What to do> Each line of the records below that holds "close" should be returned.

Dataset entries

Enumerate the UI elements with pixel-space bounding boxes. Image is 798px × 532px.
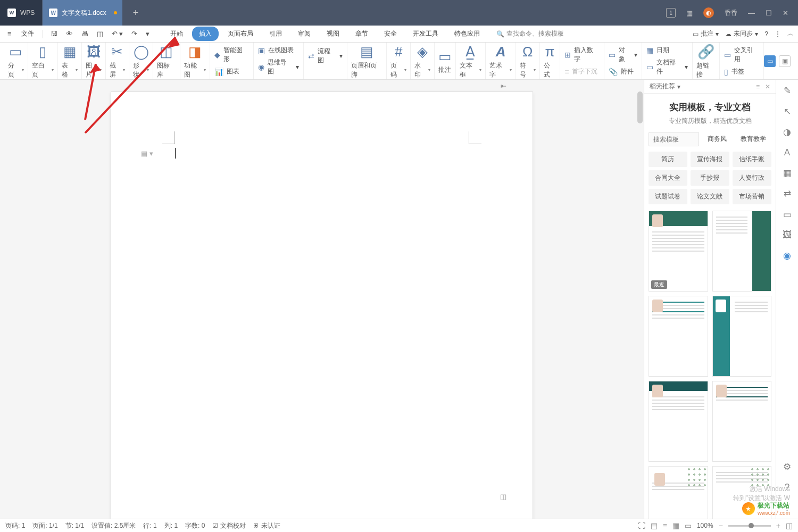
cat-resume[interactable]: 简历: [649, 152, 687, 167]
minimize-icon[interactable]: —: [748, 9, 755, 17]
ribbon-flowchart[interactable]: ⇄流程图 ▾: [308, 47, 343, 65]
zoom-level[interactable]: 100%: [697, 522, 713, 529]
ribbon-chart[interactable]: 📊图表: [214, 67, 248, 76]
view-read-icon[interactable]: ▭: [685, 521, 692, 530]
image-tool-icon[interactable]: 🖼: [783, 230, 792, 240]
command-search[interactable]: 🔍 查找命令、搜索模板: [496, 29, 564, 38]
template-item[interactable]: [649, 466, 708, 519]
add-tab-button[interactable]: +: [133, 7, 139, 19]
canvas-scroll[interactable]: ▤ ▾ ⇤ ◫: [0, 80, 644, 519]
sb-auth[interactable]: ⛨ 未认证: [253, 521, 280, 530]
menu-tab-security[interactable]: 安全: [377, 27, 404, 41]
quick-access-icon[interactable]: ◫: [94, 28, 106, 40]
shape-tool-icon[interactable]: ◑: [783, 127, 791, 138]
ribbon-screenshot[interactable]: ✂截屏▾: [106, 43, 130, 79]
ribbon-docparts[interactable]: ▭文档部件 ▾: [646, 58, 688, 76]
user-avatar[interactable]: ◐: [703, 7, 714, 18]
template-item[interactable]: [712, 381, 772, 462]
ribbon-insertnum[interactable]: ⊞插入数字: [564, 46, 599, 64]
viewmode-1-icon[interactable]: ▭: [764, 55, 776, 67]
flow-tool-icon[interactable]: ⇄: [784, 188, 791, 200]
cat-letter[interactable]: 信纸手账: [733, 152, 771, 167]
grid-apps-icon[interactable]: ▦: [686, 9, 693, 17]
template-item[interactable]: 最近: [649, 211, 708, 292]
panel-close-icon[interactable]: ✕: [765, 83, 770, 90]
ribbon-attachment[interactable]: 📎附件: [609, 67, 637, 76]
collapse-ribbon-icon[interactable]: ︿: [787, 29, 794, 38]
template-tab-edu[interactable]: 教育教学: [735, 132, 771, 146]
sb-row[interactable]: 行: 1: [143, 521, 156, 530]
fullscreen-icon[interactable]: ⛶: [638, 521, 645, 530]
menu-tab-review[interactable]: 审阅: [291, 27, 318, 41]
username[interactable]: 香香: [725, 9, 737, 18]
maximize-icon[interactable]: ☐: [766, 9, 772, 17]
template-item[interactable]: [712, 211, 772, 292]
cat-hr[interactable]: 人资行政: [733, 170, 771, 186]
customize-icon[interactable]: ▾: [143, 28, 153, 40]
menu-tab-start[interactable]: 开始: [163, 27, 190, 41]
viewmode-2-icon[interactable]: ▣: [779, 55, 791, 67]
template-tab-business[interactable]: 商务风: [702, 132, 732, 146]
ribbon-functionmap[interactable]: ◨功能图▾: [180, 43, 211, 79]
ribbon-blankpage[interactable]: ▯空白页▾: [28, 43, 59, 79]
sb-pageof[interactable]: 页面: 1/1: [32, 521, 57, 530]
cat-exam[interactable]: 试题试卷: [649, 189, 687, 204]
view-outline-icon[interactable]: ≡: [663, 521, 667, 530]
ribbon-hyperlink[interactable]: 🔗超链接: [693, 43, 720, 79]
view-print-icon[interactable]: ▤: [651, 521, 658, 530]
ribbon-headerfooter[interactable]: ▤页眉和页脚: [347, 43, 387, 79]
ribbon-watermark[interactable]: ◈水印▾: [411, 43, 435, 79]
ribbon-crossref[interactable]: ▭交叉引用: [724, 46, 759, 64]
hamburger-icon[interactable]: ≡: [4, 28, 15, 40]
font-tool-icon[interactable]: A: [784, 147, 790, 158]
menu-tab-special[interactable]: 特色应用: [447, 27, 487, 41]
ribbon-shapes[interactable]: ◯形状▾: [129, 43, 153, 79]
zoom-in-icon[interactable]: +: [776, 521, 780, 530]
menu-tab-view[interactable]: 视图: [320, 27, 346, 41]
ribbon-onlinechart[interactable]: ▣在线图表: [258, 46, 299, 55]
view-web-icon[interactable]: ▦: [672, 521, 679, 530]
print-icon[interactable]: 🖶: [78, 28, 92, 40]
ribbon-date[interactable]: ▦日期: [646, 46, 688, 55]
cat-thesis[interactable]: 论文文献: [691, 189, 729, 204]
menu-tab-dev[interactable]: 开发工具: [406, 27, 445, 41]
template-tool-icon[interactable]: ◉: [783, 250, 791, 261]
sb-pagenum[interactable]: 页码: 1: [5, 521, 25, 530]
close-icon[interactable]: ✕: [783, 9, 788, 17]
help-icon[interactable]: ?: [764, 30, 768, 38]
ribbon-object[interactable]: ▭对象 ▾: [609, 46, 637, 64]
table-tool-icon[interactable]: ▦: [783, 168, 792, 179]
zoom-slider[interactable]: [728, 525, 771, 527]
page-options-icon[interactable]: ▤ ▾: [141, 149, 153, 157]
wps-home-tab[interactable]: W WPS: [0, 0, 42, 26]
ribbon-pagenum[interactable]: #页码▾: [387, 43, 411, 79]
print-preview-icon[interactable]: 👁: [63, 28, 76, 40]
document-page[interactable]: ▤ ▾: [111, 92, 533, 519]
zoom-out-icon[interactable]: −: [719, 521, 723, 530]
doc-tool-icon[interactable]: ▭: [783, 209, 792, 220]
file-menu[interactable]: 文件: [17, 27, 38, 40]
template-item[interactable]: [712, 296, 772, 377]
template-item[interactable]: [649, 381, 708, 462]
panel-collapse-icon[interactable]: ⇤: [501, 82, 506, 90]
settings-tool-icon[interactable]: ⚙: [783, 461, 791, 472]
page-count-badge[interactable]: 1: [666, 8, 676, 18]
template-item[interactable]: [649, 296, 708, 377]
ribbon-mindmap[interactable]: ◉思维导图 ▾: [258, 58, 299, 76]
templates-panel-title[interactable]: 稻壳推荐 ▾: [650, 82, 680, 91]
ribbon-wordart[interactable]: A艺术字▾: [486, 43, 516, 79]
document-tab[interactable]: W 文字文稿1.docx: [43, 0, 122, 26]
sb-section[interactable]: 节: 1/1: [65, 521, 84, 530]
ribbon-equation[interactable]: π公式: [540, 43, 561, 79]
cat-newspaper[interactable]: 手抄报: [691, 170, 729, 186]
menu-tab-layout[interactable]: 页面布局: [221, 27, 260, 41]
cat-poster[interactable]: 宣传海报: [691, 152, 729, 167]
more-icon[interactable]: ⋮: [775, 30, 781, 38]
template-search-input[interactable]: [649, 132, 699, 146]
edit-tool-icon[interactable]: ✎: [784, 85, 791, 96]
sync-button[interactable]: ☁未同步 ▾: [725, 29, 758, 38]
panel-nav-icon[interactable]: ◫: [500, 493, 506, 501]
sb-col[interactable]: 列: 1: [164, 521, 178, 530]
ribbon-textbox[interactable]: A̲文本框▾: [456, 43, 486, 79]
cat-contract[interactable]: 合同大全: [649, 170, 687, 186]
--
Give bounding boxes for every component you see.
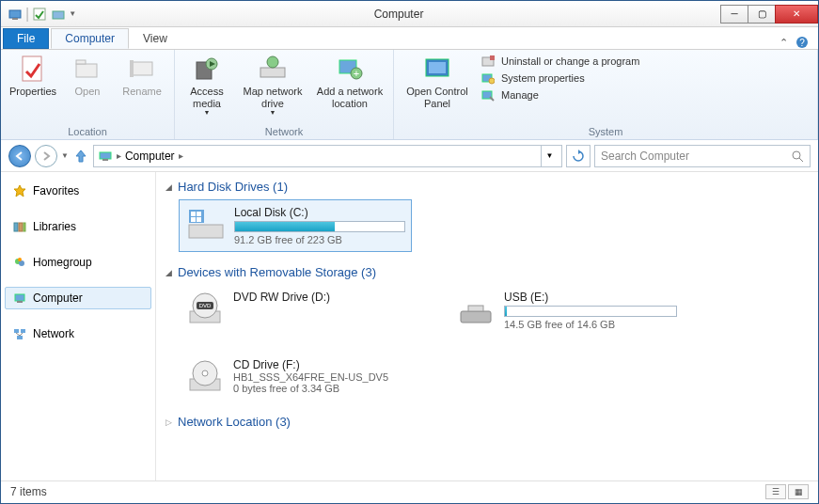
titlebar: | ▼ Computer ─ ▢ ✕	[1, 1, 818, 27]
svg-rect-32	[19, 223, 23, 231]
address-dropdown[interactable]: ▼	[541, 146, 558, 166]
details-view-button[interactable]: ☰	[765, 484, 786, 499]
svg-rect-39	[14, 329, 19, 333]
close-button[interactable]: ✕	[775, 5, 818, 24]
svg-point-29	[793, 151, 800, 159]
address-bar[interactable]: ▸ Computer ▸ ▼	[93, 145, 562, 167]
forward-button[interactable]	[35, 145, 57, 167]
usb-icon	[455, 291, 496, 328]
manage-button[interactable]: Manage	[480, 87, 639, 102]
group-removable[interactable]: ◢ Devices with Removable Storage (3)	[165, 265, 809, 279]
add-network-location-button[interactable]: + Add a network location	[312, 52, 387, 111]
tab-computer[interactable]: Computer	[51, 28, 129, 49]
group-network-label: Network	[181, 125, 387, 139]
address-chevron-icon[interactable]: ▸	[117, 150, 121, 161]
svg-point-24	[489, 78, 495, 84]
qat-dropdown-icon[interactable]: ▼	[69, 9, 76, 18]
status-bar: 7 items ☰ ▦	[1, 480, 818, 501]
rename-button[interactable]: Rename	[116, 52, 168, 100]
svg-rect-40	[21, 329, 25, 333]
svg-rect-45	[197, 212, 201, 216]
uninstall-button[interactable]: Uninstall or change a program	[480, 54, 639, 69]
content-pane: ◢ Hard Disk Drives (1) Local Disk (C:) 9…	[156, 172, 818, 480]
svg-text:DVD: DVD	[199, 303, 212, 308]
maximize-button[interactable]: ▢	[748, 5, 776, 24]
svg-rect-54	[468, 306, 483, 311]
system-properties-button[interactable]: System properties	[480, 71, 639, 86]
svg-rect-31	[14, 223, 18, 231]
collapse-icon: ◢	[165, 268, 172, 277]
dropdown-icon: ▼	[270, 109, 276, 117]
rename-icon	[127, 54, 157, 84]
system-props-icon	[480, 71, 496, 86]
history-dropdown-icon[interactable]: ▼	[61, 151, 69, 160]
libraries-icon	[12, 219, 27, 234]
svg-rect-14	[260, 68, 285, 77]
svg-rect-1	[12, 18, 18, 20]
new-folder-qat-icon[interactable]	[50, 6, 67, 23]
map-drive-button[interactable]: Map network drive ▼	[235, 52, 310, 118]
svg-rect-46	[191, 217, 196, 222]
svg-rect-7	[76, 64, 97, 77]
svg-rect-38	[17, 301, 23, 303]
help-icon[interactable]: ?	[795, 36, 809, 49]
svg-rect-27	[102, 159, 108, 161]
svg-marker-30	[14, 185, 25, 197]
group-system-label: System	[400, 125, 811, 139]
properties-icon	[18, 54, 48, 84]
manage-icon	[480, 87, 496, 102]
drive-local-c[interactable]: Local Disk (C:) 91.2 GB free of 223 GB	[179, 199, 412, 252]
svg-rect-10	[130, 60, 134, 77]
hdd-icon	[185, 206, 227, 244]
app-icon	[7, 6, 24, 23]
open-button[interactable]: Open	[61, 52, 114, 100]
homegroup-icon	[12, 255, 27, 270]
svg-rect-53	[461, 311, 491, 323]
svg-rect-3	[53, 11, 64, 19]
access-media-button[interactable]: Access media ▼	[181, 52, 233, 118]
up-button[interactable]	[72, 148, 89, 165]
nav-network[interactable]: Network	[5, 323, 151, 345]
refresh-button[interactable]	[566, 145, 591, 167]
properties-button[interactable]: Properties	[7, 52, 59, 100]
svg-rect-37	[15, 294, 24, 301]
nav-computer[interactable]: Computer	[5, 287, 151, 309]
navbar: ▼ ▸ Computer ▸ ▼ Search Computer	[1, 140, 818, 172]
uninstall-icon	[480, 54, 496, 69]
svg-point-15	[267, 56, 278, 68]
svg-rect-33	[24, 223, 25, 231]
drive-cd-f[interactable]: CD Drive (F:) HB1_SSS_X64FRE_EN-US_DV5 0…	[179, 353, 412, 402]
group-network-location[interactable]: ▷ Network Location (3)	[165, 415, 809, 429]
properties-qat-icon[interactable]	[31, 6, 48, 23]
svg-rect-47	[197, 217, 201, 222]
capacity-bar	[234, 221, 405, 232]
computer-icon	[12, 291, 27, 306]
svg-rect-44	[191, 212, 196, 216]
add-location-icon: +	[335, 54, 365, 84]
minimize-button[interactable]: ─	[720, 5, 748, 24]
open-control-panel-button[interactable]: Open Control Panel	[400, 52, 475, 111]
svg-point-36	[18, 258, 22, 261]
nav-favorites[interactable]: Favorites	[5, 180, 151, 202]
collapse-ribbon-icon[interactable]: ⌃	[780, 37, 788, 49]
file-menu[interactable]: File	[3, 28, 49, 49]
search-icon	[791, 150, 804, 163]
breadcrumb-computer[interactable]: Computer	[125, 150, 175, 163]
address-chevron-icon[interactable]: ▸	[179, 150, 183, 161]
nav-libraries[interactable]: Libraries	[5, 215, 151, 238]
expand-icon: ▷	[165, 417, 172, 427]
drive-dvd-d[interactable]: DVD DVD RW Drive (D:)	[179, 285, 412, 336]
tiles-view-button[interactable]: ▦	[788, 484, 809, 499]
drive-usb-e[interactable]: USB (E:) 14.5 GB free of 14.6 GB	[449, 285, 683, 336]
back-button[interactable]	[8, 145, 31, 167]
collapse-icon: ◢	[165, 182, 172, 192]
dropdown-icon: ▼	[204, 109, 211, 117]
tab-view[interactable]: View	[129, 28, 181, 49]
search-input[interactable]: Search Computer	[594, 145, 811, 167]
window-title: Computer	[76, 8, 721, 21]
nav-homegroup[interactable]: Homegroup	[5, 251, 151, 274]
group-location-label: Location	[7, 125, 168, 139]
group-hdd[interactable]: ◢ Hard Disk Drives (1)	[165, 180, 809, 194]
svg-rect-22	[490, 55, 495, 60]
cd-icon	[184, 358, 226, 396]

Solved problem>
panel-close-icon[interactable]: ✕: [765, 83, 770, 90]
close-icon[interactable]: ✕: [783, 9, 788, 17]
close-button[interactable]: ✕	[775, 5, 818, 24]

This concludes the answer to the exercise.